_WORK REQUEST_.
Retype, exactly as they appear below, the lines between the line holding "Wij gebruiken cook" and the line holding "info@hurricane.nl", both ends included.

(Data records)
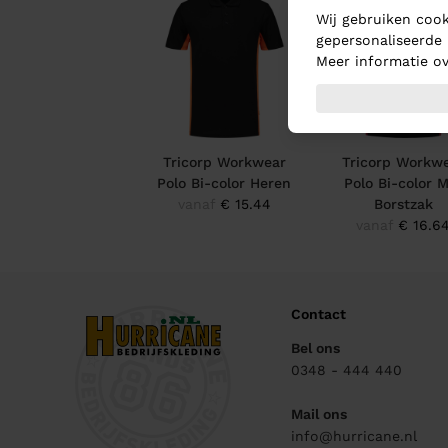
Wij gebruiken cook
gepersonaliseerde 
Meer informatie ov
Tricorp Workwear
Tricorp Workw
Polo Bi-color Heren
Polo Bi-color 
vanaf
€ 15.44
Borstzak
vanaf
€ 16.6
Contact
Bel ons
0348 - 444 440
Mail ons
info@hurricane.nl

==

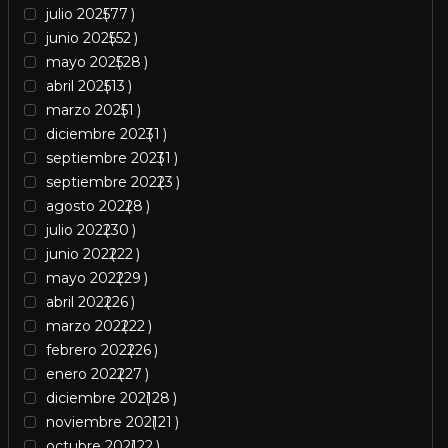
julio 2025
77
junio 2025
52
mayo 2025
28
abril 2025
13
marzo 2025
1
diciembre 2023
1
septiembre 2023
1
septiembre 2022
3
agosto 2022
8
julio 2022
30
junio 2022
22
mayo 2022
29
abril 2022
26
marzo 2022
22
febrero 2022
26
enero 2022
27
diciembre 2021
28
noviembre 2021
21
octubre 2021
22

...

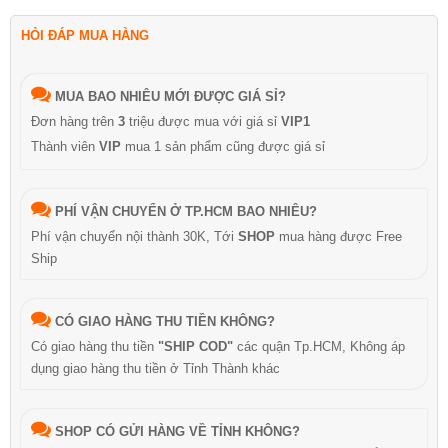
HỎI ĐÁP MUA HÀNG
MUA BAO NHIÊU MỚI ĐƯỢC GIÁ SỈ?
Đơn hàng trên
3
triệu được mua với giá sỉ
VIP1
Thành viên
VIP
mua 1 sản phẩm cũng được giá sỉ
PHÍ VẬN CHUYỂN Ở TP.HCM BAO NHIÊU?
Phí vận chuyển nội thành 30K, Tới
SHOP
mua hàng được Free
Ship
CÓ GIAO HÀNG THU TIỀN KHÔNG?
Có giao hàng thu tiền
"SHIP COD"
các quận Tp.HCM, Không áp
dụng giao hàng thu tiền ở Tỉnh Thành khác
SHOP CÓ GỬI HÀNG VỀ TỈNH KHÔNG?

_YOUR RESPONSE_.
Wij gebruiken cook
gepersonaliseerde 
Meer informatie ov
Tricorp Workwear
Tricorp Workw
Polo Bi-color Heren
Polo Bi-color 
vanaf
€ 15.44
Borstzak
vanaf
€ 16.6
Contact
Bel ons
0348 - 444 440
Mail ons
info@hurricane.nl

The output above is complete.